- **Exercise requirements**
Look through the records below for the line holding "Awards and Recognitions". Write it out exactly, with each following line through the line holding "Recognitions, and Accomplishments".

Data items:
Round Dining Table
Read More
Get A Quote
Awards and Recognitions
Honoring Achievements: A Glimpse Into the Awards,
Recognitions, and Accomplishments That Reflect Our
---
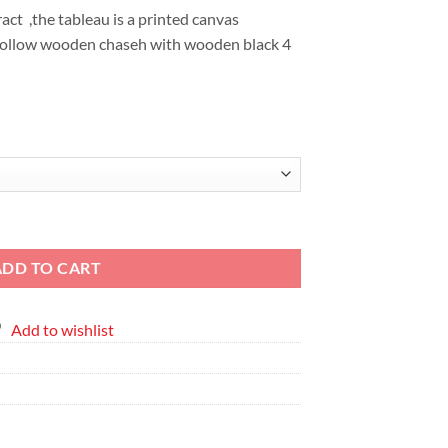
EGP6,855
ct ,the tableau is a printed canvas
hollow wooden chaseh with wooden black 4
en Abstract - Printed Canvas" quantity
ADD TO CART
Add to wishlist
...
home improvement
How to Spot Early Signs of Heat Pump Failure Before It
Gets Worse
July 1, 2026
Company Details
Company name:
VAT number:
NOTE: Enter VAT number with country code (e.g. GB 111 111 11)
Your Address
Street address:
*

- **Answer to the problem**
Awards and Recognitions
Honoring Achievements: A Glimpse Into the Awards,
Recognitions, and Accomplishments That Reflect Our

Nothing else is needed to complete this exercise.